[Study material Boundary: Start]
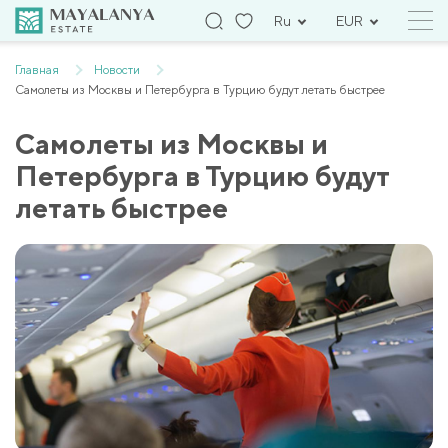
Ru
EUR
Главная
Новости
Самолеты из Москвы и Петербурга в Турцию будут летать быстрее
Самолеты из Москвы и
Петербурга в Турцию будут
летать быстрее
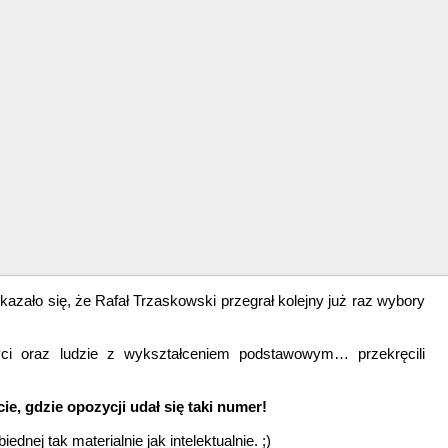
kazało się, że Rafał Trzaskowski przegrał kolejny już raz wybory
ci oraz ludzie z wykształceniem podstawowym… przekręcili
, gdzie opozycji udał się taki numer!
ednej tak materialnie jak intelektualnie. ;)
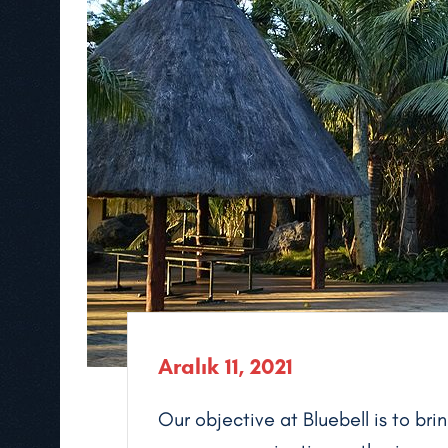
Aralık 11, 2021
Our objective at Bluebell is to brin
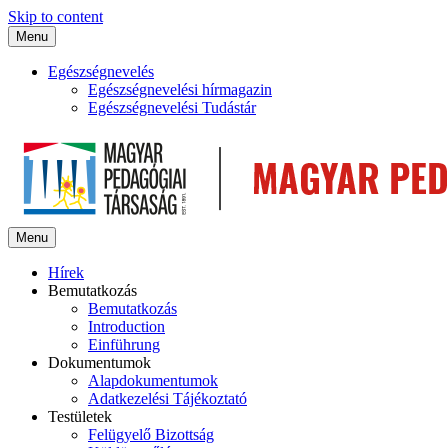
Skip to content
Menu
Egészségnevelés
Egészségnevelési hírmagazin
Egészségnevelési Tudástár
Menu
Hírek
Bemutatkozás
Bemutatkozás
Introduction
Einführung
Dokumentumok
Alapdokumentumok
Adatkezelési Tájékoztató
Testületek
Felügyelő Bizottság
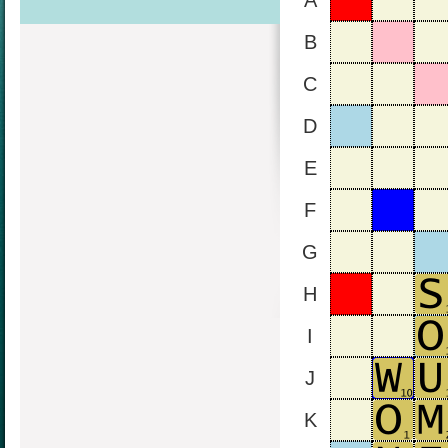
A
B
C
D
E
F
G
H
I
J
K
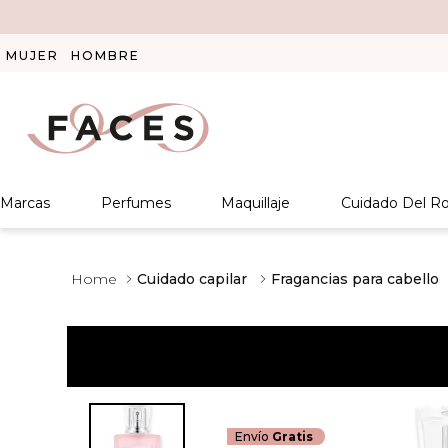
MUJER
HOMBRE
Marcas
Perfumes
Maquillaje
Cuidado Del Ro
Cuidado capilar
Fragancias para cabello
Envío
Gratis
[Study material Boundary: End]
* **Task brief**: Make an exact copy of the lines of the records from the line containing "Our objective at Bluebell is to brin" through the final line, both ends included, but not of the pictures.

* **Written solution**:
Our objective at Bluebell is to brin
Skip to content
Menu
Egészségnevelés
Egészségnevelési hírmagazin
Egészségnevelési Tudástár
Menu
Hírek
Bemutatkozás
Bemutatkozás
Introduction
Einführung
Dokumentumok
Alapdokumentumok
Adatkezelési Tájékoztató
Testületek
Felügyelő Bizottság
A
B
C
D
E
F
G
H
I
J
K
MUJER
HOMBRE
Marcas
Perfumes
Maquillaje
Cuidado Del Ro
Cuidado capilar
Fragancias para cabello
Envío
Gratis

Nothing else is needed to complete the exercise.